Frameworks give you a structured, proven way to build a security program — so you're not reinventing the wheel. Compliance ensures you meet legal and contractual obligations.
| Name | Focus |
|---|---|
| NIST Cybersecurity Framework (CSF) | Govern, Identify, Protect, Detect, Respond, Recover |
| ISO/IEC 27001 | International standard for an ISMS (certifiable) |
| NIST 800-53 | Detailed control catalog (US federal) |
| CIS Controls | Prioritized, practical "top 18" safeguards |
| SOC 2 | Trust criteria audit (common for SaaS vendors) |
| PCI DSS | Payment card data security (contractual) |
| MITRE ATT&CK | Adversary behavior (detection, not compliance) |
GOVERN — set strategy, roles, risk decisions (added in CSF 2.0)
IDENTIFY — know your assets and risks
PROTECT — safeguards
DETECT — find events
RESPOND — act on incidents
RECOVER — restore and learn
| Regulation | Scope |
|---|---|
| GDPR (EU) | Personal data; 72-hour breach notice; heavy fines |
| HIPAA (US) | Healthcare data (PHI) |
| CCPA/CPRA (California) | Consumer privacy |
| PCI DSS | Cardholder data (industry-mandated) |
| SOX | Financial reporting controls |
| DPDP Act (India) | Personal data protection |
Many overlap. A solid ISO 27001 / NIST CSF program satisfies large portions of multiple regulations at once.
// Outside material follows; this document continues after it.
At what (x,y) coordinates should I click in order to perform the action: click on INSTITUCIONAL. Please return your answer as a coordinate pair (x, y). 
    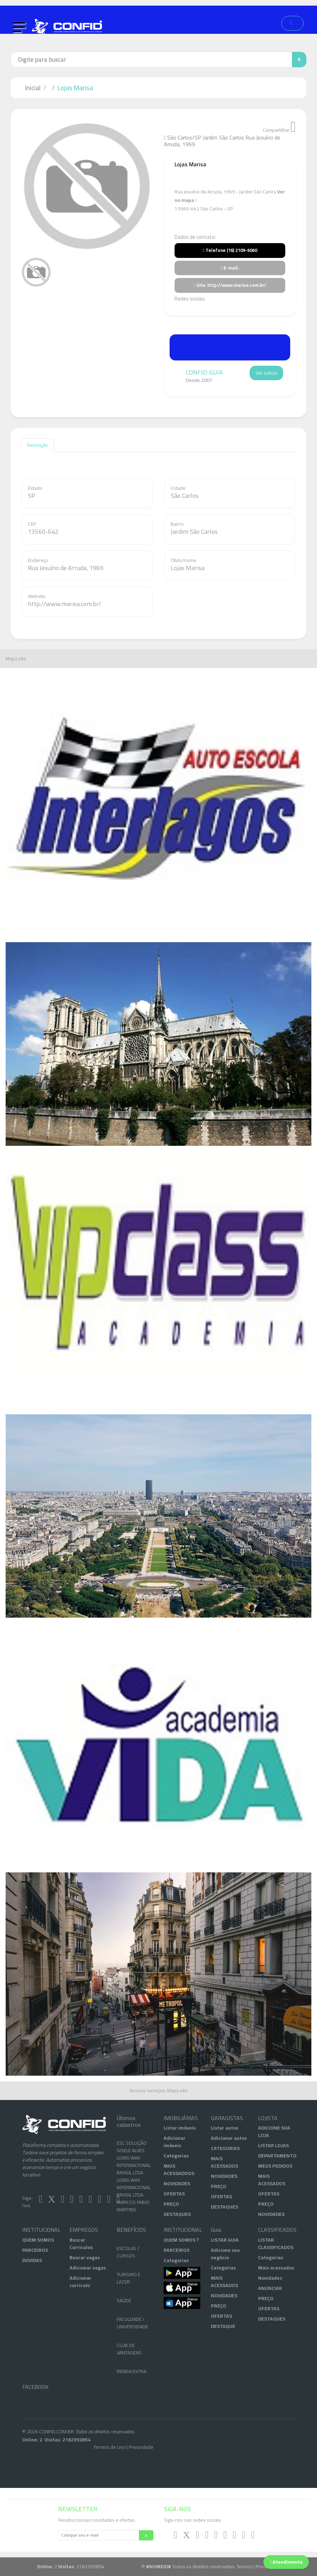     Looking at the image, I should click on (40, 2229).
| Document | Role | Example |
|---|---|---|
| Policy | High-level intent (mandatory) | "All data must be encrypted" |
| Standard | Specific mandatory rule | "Use AES-256" |
| Procedure | Step-by-step how-to | "How to rotate a key" |
| Guideline | Recommended (optional) | "Prefer passphrases" |
Compliance is a floor, not a ceiling. "Compliant" ≠ "secure" — many breached companies were compliant. Use frameworks to build genuine security; treat compliance as the minimum bar, not the goal.